I sentimenti, quindi, hanno una connotazione universale, descrivono in modo spietato e realistico il dibattito perenne dell’animo umano. Così come Victor Hugo scriveva: “Spesso ci sono più cose naufragate in fondo a un’anima che in fono al mare” così Izzo fa dire ad Abdul: “Non c’è naufragio peggiore di quello della propria vita”. Fermi riflettono sul senso della vita, dell’amore. L’amore ha mosso e muove l’intera esistenza dei protagonisti. Inseguono la verità sulle “vicende terrestri” successe mentre loro c’erano e ancora di più quelle accadute in loro assenza. La ricerca della felicità è quello che li ha portati ad esplorare ogni singola goccia di mare. Tragico, ironico, disilluso, solenne Izzo racconta la storia di una vita e di tutte le vite, riuscendo a elevare al ruolo di protagonista tutti i suoi personaggi, le loro storie sono interdipendenti e lo diventano con quella del lettore; struggente e inquieto: la malinconia è il principale sentimento che pervade ogni cosa, proprio come l’aria salmastra nelle città di mare. La salsedine ha ricoperto e arrugginito le loro esistenze, è arrivata a lasciare una patina sulla vita a terra.

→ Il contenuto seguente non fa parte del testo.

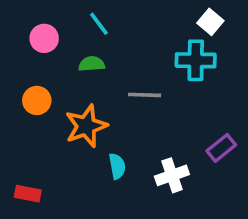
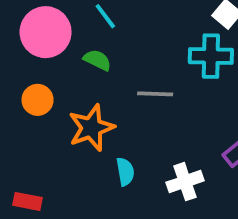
pink circle: (44, 38) -> (46, 32), size x1.6
green semicircle: (92, 64) -> (97, 60), turned 30

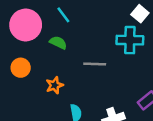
orange star: (91, 128) -> (55, 85), size x0.6

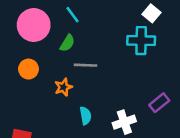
green semicircle: (58, 43) -> (67, 43), turned 96
gray line: (95, 64) -> (85, 65), moved

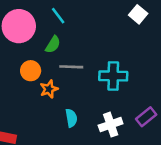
cyan cross: (141, 41) -> (113, 76), moved
orange circle: (28, 69) -> (31, 71), moved
purple rectangle: (159, 103) -> (146, 117), moved

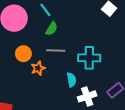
green semicircle: (53, 44) -> (52, 29), moved
cyan semicircle: (71, 118) -> (71, 80), moved

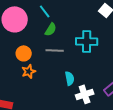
cyan cross: (89, 58) -> (87, 41), moved
orange star: (38, 68) -> (29, 71), moved

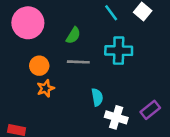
cyan line: (45, 11) -> (111, 13), moved
white cross: (85, 94) -> (116, 117), turned 36

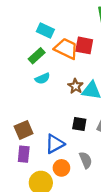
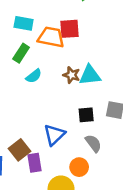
brown square: (24, 130) -> (20, 150), moved
blue triangle: (55, 144) -> (54, 135), moved
gray semicircle: (86, 160) -> (93, 143), moved

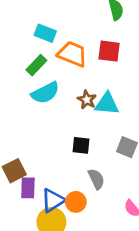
red square: (69, 29) -> (109, 51), moved
cyan semicircle: (34, 76) -> (45, 93), size x1.5
black square: (86, 115) -> (81, 145), moved
blue triangle: (54, 135) -> (53, 200), moved

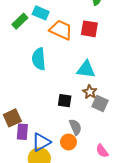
green rectangle: (36, 65) -> (20, 21), moved
cyan semicircle: (45, 93) -> (39, 59), turned 110
brown star: (87, 100) -> (90, 92), moved
orange circle: (76, 202) -> (68, 142), moved

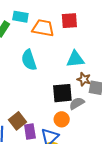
black square: (65, 101) -> (62, 93), size x1.5
gray semicircle: (75, 127) -> (77, 103), moved, turned -84
orange circle: (68, 142) -> (62, 119), moved

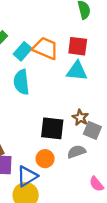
cyan rectangle: (20, 17) -> (23, 51), moved, turned -70
cyan triangle: (75, 59) -> (77, 71), moved
gray semicircle: (77, 103) -> (76, 152), moved

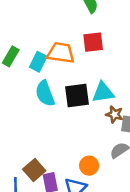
cyan triangle: (77, 71) -> (103, 92), moved
black square: (52, 128) -> (77, 96), moved

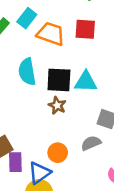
cyan rectangle: (38, 62) -> (27, 18), moved
brown star: (114, 114) -> (57, 105), moved

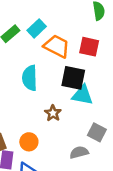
black square: (59, 80) -> (73, 78), moved
orange circle: (58, 153) -> (29, 142), moved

Adesso sentiva distintamente i rumori della città. Irrompevano dalla finestra aperta della camera. Colpi di clacson. Stridore di freni. Sirene della polizia. Voci. Batter d’ali di piccioni, a volte. Lo stesso tumore, in tutti i porti del mondo, che ti invade dopo esser stato a letto con una sconosciuta che non rivedrai mai più. Il rumore della nostalgia. A ricordarti che non sei di lì, che sei uno straniero di passaggio. Un marinaio perduto.

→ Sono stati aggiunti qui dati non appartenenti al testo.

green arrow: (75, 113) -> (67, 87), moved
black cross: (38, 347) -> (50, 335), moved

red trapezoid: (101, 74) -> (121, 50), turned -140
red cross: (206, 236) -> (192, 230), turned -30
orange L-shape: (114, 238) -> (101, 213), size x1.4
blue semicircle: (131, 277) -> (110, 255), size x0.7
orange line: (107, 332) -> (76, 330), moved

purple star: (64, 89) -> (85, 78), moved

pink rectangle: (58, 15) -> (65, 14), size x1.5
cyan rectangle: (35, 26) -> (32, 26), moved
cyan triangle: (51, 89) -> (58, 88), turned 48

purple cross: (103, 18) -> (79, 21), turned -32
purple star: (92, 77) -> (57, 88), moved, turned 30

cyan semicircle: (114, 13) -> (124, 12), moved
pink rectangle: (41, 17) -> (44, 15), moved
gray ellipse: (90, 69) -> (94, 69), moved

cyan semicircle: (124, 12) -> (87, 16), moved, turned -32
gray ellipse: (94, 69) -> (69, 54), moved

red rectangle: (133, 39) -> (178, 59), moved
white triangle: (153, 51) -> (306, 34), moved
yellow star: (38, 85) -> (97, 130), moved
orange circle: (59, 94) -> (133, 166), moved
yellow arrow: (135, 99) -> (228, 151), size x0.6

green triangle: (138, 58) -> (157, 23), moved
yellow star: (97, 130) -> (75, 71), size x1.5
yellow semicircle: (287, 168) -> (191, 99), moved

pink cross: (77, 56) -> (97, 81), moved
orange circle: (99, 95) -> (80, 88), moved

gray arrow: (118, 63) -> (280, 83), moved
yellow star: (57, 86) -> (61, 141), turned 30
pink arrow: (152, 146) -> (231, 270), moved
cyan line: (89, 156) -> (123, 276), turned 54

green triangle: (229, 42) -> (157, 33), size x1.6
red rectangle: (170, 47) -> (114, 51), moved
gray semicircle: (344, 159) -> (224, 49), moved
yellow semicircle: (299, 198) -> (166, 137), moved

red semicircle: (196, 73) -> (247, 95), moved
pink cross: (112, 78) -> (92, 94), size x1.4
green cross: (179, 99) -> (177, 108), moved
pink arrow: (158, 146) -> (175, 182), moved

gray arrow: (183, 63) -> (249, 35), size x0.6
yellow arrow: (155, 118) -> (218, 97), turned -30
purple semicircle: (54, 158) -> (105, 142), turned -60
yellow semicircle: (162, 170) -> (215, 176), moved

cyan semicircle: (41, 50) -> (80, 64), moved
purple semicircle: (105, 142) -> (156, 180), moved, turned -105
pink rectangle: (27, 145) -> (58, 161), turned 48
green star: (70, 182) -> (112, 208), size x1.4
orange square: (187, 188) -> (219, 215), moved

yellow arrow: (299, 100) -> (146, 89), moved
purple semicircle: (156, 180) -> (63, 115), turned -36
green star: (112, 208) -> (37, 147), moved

La scrittura fluida e piena attraversa la ricerca delle verità, il senso profondo delle scelte e ci trascina verso un finale che, seppur prevedibile, ci pone davanti agli effetti collaterali delle scelte dell’uomo. Lascia aperti interrogativi e buone speranze. Anche le vicende che sembrano concluse, le più catastrofiche possono inaspettatamente portare altrove, in un altrove dove è rimasto ancora qualcosa da portare in salvo, a riva, ricordandosi che “Essere stati è una condizione per essere”.